Sunday, February 9, 2014

The Ballad of the Woolee Winder



Come and listen to a story about a man named Jed 
A poor mountaineer, barely kept his family fed, 
Then one day he was shootin at some food, 
And up through the ground came a bubblin crude. 
Oil that is. Black gold. Texas tea. 

St. Valentine was good to me this year, and brought me a Woolee Winder and three bobbins for my Majacraft Suzie. Since St. Valentine is so very nice, I even got my gift early, so I've had a few days to play with it.

Or maybe that should be, I've had a few days to wrestle with it.

What, you say, is a Woolee Winder? It is an invention by a man in Oregon designed to improve the efficiency of spinning by eliminating the need to stop and move where the yarn is winding onto the bobbin. The device replaces the regular flyer assembly on your wheel with one that contains a travel screw inside one arm, which drives an eye back and forth using the movement of the flyer and bobbin, to distribute the yarn evenly.

The engineering-minded can see a schematic on the inventor's website, here, under "how it works."

And the visual learners can see the results below. 


Manual flyer on the left, WW on the right. Yes, two different wheels. You can see the difference in how the bobbin is loading!
Things go in trends in all aspects of life, and Woolee Winders seem to be trendy in the spinning world right now. The maker provides them to fit a variety of current popular wheels, and it seems more are in the works as well.

What do I think?

When it works, it rocks. The closest example I can think of for non-spinners is, it's the difference between having to stop your 4WD and get out and manually switch the hubs on each wheel (inevitably in the snow, ice, or mud, which is mostly when you'd want 4WD of course!), and turning a knob on the dashboard for 4WD on the fly. Okay, that's a bit dramatic - but I tend to zone out when things are going well in spinning, and I'm forever forgetting that I need to stop and shift things - it's interruptive, frankly. Plus the uneven winding-on means you can't get as much on any given bobbin.

The key term is, when it works. For the cost of this thing, it really ought to work out of the box. But no. It's finicky, grumpy, grabby, stiff, tense...sounds like me after a bad day at work in my old life, and working with it is about as much of a struggle as that job could be. 

And this is where our friend Jed comes in.
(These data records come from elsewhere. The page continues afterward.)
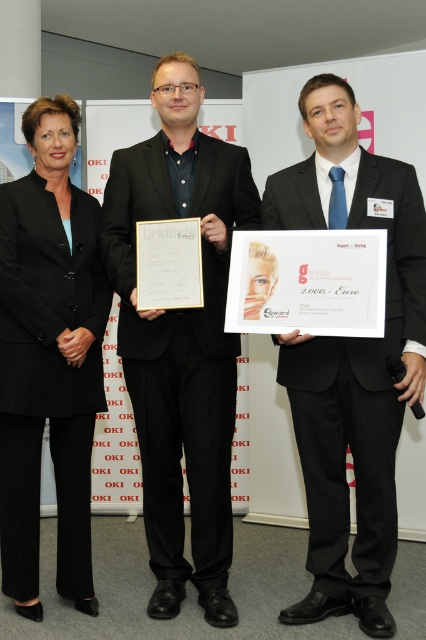 Question: Which object is positioned farthest from the black matte suit at center?

Choices:
 (A) black glossy suit at center
 (B) black suit at left

Answer: (A)

Question: Observing the image, what is the correct spatial positioning of black matte suit at center in reference to black suit at left?

Choices:
 (A) right
 (B) left

Answer: (A)

Question: Is black matte suit at center to the right of black suit at left from the viewer's perspective?

Choices:
 (A) yes
 (B) no

Answer: (A)

Question: Among these objects, which one is nearest to the camera?

Choices:
 (A) black matte suit at center
 (B) black glossy suit at center

Answer: (B)

Question: Does black matte suit at center have a greater width compared to black suit at left?

Choices:
 (A) no
 (B) yes

Answer: (B)

Question: Among these points, which one is nearest to the camera?

Choices:
 (A) (74, 493)
 (B) (388, 204)

Answer: (B) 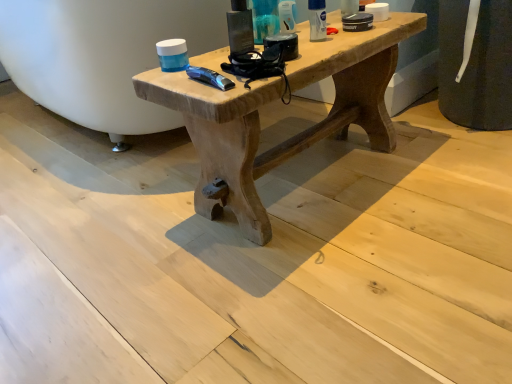 The image size is (512, 384). I want to click on free point in front of white matte deodorant at upper right, positioned as the third toiletry in left-to-right order, so [x=312, y=49]. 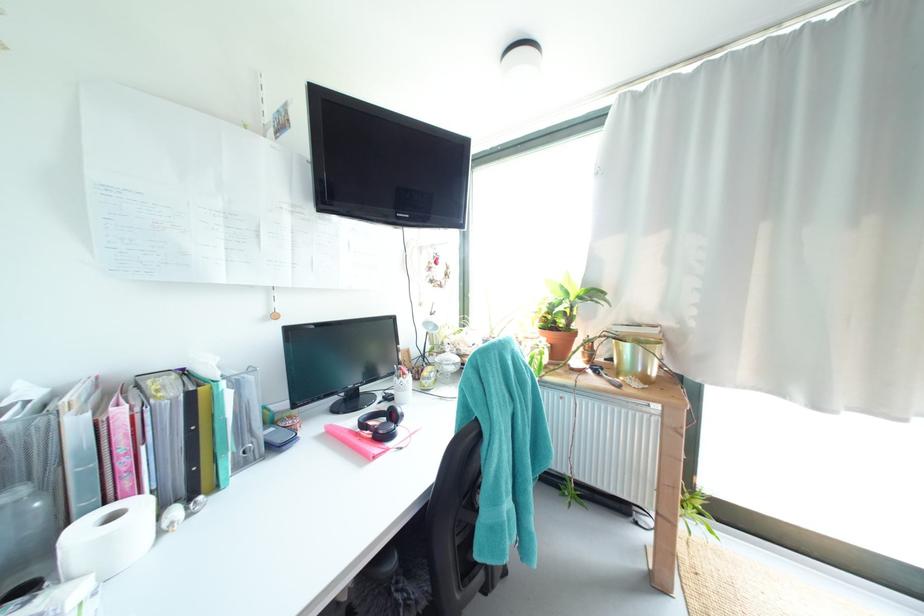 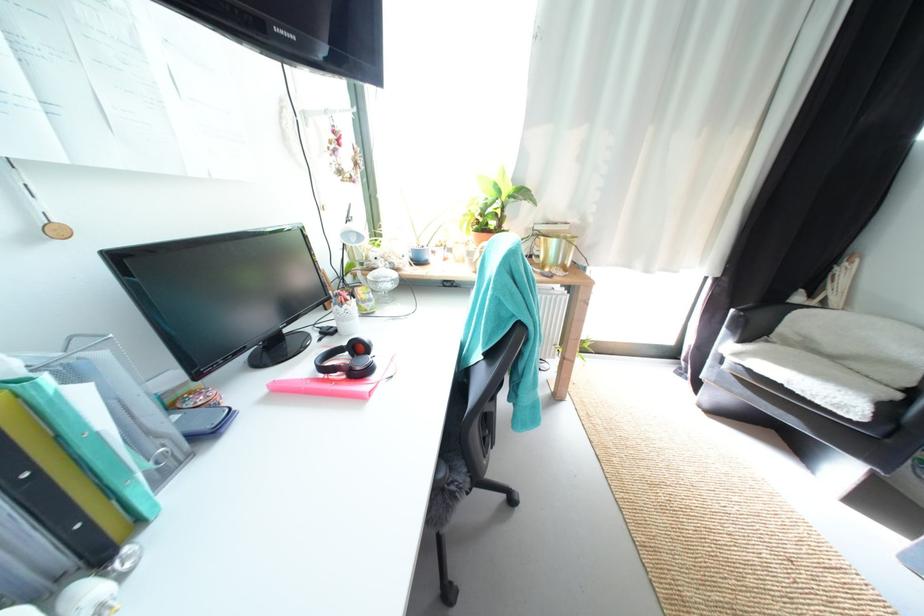 Find the pixel in the second image that matches (573,315) in the first image.

(505, 216) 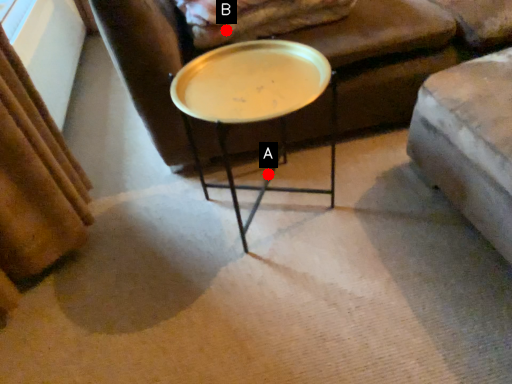 Question: Two points are circled on the image, labeled by A and B beside each circle. Among these points, which one is nearest to the camera?

Choices:
 (A) A is closer
 (B) B is closer

Answer: (B) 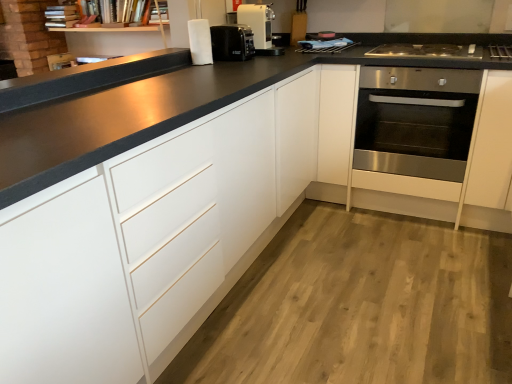 Describe the element at coordinates (426, 51) in the screenshot. I see `stainless steel gas stove at right` at that location.

Identify the location of black plastic coffee machine at upper center. The height and width of the screenshot is (384, 512). (232, 42).

The height and width of the screenshot is (384, 512). What do you see at coordinates (259, 27) in the screenshot?
I see `white plastic coffee machine at upper center` at bounding box center [259, 27].

You are a GUI agent. You are given a task and a screenshot of the screen. Output one action in this format:
    pyautogui.click(x=<x>, y=<y>)
    Task: Click on the stainless steel gas stove at right
    Image resolution: width=512 pixels, height=384 pixels.
    Given the screenshot: What is the action you would take?
    [x=426, y=51]

Is white matte cabinet at left turned away from stainless steel gas stove at right?

white matte cabinet at left does not have its back to stainless steel gas stove at right.

Based on the photo, from a real-world perspective, which is physically below, white matte cabinet at left or stainless steel gas stove at right?

From a 3D spatial view, white matte cabinet at left is below.

Are white matte cabinet at left and stainless steel gas stove at right located far from each other?

Yes, white matte cabinet at left and stainless steel gas stove at right are quite far apart.

From the image's perspective, is stainless steel gas stove at right located above or below white matte cabinet at left?

Based on their image positions, stainless steel gas stove at right is located above white matte cabinet at left.

Between stainless steel gas stove at right and white matte cabinet at left, which one appears on the right side from the viewer's perspective?

stainless steel gas stove at right.

Is stainless steel gas stove at right touching white matte cabinet at left?

There is a gap between stainless steel gas stove at right and white matte cabinet at left.

Is white matte cabinet at left at the back of stainless steel gas stove at right?

No, stainless steel gas stove at right is not facing away from white matte cabinet at left.

From the image's perspective, does black plastic coffee machine at upper center appear higher than stainless steel gas stove at right?

Indeed, from the image's perspective, black plastic coffee machine at upper center is shown above stainless steel gas stove at right.

Image resolution: width=512 pixels, height=384 pixels. Find the location of `gas stove lying on the right of black plastic coffee machine at upper center`. gas stove lying on the right of black plastic coffee machine at upper center is located at coordinates (426, 51).

Considering the relative sizes of black plastic coffee machine at upper center and stainless steel gas stove at right in the image provided, is black plastic coffee machine at upper center wider than stainless steel gas stove at right?

No, black plastic coffee machine at upper center is not wider than stainless steel gas stove at right.

Relative to stainless steel oven at right, is stainless steel gas stove at right in front or behind?

stainless steel gas stove at right is positioned farther from the viewer than stainless steel oven at right.

Can you tell me how much stainless steel gas stove at right and stainless steel oven at right differ in facing direction?

7.38e-05 degrees.

This screenshot has width=512, height=384. I want to click on gas stove located above the stainless steel oven at right (from a real-world perspective), so click(426, 51).

What are the coordinates of `oven on the right of white plastic coffee machine at upper center` in the screenshot? It's located at (415, 121).

From a real-world perspective, is stainless steel oven at right located beneath white plastic coffee machine at upper center?

Answer: Yes, from a real-world perspective, stainless steel oven at right is beneath white plastic coffee machine at upper center.

Which of these two, stainless steel oven at right or white plastic coffee machine at upper center, is wider?

stainless steel oven at right.

Considering the relative sizes of stainless steel oven at right and white plastic coffee machine at upper center in the image provided, is stainless steel oven at right smaller than white plastic coffee machine at upper center?

Actually, stainless steel oven at right might be larger than white plastic coffee machine at upper center.

Does point (259, 6) lie in front of point (199, 261)?

No, it is not.

Does white plastic coffee machine at upper center have a lesser height compared to white matte cabinet at left?

Yes.

Can you tell me how much white plastic coffee machine at upper center and white matte cabinet at left differ in facing direction?

white plastic coffee machine at upper center and white matte cabinet at left are facing 1.6 degrees away from each other.

Visually, is white plastic coffee machine at upper center positioned to the left or to the right of white matte cabinet at left?

Clearly, white plastic coffee machine at upper center is on the right of white matte cabinet at left in the image.

Which is in front, point (471, 131) or point (219, 60)?

Point (471, 131)

Is stainless steel oven at right located outside black plastic coffee machine at upper center?

That's correct, stainless steel oven at right is outside of black plastic coffee machine at upper center.

Which of these two, stainless steel oven at right or black plastic coffee machine at upper center, is bigger?

stainless steel oven at right.

Is black plastic coffee machine at upper center at the back of stainless steel oven at right?

No, stainless steel oven at right is not facing the opposite direction of black plastic coffee machine at upper center.

This screenshot has height=384, width=512. What are the coordinates of `cabinetry in front of the stainless steel gas stove at right` in the screenshot? It's located at (145, 244).

Identify the location of gas stove behind the white matte cabinet at left. (426, 51).

Which object lies nearer to the anchor point white matte cabinet at left, stainless steel oven at right or black plastic coffee machine at upper center?

Based on the image, black plastic coffee machine at upper center appears to be nearer to white matte cabinet at left.

Looking at the image, which one is located closer to white plastic coffee machine at upper center, black plastic coffee machine at upper center or stainless steel oven at right?

The object closer to white plastic coffee machine at upper center is black plastic coffee machine at upper center.

Based on the photo, looking at the image, which one is located further to white matte cabinet at left, white plastic coffee machine at upper center or stainless steel gas stove at right?

The object further to white matte cabinet at left is stainless steel gas stove at right.

Based on their spatial positions, is stainless steel oven at right or white matte cabinet at left further from stainless steel gas stove at right?

white matte cabinet at left is positioned further to the anchor stainless steel gas stove at right.

Based on their spatial positions, is stainless steel gas stove at right or white matte cabinet at left further from black plastic coffee machine at upper center?

The object further to black plastic coffee machine at upper center is white matte cabinet at left.

Based on their spatial positions, is stainless steel gas stove at right or stainless steel oven at right further from black plastic coffee machine at upper center?

stainless steel oven at right.

Consider the image. Based on their spatial positions, is white plastic coffee machine at upper center or white matte cabinet at left closer to black plastic coffee machine at upper center?

white plastic coffee machine at upper center is closer to black plastic coffee machine at upper center.

Looking at the image, which one is located further to black plastic coffee machine at upper center, white matte cabinet at left or stainless steel oven at right?

Based on the image, white matte cabinet at left appears to be further to black plastic coffee machine at upper center.

Find the location of a particular element. gas stove between white plastic coffee machine at upper center and stainless steel oven at right is located at coordinates (426, 51).

At what (x,y) coordinates should I click in order to perform the action: click on oven between white matte cabinet at left and black plastic coffee machine at upper center in the front-back direction. Please return your answer as a coordinate pair (x, y). Looking at the image, I should click on (415, 121).

Find the location of a particular element. Image resolution: width=512 pixels, height=384 pixels. gas stove located between black plastic coffee machine at upper center and stainless steel oven at right in the left-right direction is located at coordinates (426, 51).

Identify the location of oven between white matte cabinet at left and white plastic coffee machine at upper center in the front-back direction. The height and width of the screenshot is (384, 512). (415, 121).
Oil is your friend. 

The online troubleshooting I found, mostly on Ravelry, sometimes mentioned using a drop of oil in the traveling screw. 

I think they mean "drop" as an alcoholic would use the term in the phrase "a drop of whiskey." 

I've been oiling this thing like there's no tomorrow - and in waaay more places than people have mentioned. All the gears, particularly the gear shafts. The worm gear at the end. The traveling screw. And the bobbin shaft when putting on the bobbin. Not a drop at each end, a line of the stuff all along the bobbin shaft. 

I also switched out the brake band to a length of cotton crochet thread, and ran a 5.5mm sketch pencil (graphite! A lubricant!) along the brake band groove on the bobbin. Oh, and I ended up modifying the position of the eye that feeds yarn onto the bobbin by (this is very scientific) sticking a screwdriver through it and gently tweaking it counterclockwise, so it would align better.

And FINALLY it is not routinely a struggle to use this thing. I just caught myself doing the "in the groove" mind drift which means everything is working perfectly, I don't have to fight the equipment, and I'm just cranking along, daydreaming as I go. 

So, if you happen to have just acquired one of these, and Dr. Google has brought you here in a search to help you with your troubles, get out Jed's Texas tea and don't be shy about using it. And remember the challenge starts anew with each new bobbin for a while too. 

As of this writing, Robert Lee & Son offers a two-year money back guarantee if you just can't make friends with your Woolee Winder. (See their website for details, of course.)

Y'all come back now, y'hear?

1 comment:

  1. Oooh. I'm so sorry to hear this :( I've been looking at wheels that I know take the WW! lol Perhaps I should let go of the WW idea...This is what is driving me crazy about learning to spin. I WANT spinning to be relaxing, not a chore! Right now, everysingledamnedpart of my wheel is fighting me, and it is frankly relaxing in the way that having teeth extracted is relaxing. O.O
    I look forward to hearing how you're getting along with the WW in the future!